Put away more during successful years
Most real estate agents work on commission. Unless you’re a salaried real estate agent, your earnings can vary drastically each month. In the months and years where your income is higher, increase your retirement savings contribution. This way, you can offset the down markets and more challenging years when your income – and consequently your retirement contributions – might be lower.

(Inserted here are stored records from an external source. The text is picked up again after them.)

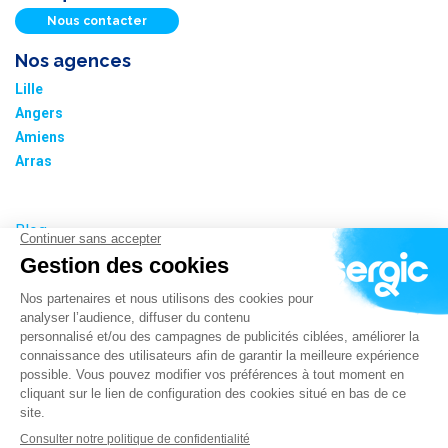
Nous contacter
Nos agences
Lille
Angers
Amiens
Arras
Blog
Nos tarifs
Plan du site
Informations cookies
Paramétrer les cookies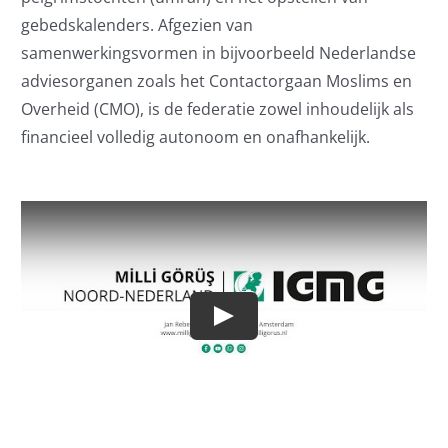
gebedskalenders. Afgezien van
samenwerkingsvormen in bijvoorbeeld Nederlandse
adviesorganen zoals het Contactorgaan Moslims en
Overheid (CMO), is de federatie zowel inhoudelijk als
financieel volledig autonoom en onafhankelijk.
Play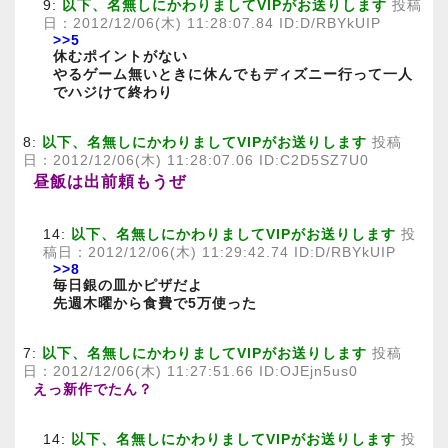
9:
以下、名無しにかわりましてVIPがお送りします
投稿
日：2012/12/06(木) 11:28:07.84 ID:D/RBYkUIP
>>5
休むポイントがない
やるゲーム無いときに休んでもディズニー行って一人
でハジけて終わり
8:
以下、名無しにかわりましてVIPがお送りします
投稿
日：2012/12/06(木) 11:28:07.06 ID:C2D5SZ7U0
昼飯は出前頼もうぜ
14:
以下、名無しにかわりましてVIPがお送りします
投
稿日：2012/12/06(木) 11:29:42.74 ID:D/RBYkUIP
>>8
毎日銀の皿かピザだよ
先週木曜から食費で5万使った
7:
以下、名無しにかわりましてVIPがお送りします
投稿
日：2012/12/06(木) 11:27:51.66 ID:OJEjn5us0
えっ新作でたん？
14:
以下、名無しにかわりましてVIPがお送りします
投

Invest directly in real estate
Some real estate agents forego retirement savings, choosing instead to invest directly in real estate. What they might not know is that a self-directed IRA (SDIRA) – aka a real estate IRA – lets you take advantage of an IRA’s preferential tax treatment while purchasing investment property to fund your retirement. A real estate IRA allows you to diversify your retirement portfolio without excluding more conventional securities like stocks, bonds, and exchange-traded funds (ETFs).
Saving for retirement is a marathon, not a sprint. Start by determining your goals and contributing to your real estate retirement as soon as possible. As a self-employed real estate agent, you can invest in an individual 401(k) or IRA while deferring income tax on your contributions or enjoying tax-free gains during retirement (the latter only applies to Roth accounts). To help you stay on track, consider hiring a financial advisor, automating your savings, and increasing your contributions during more profitable years.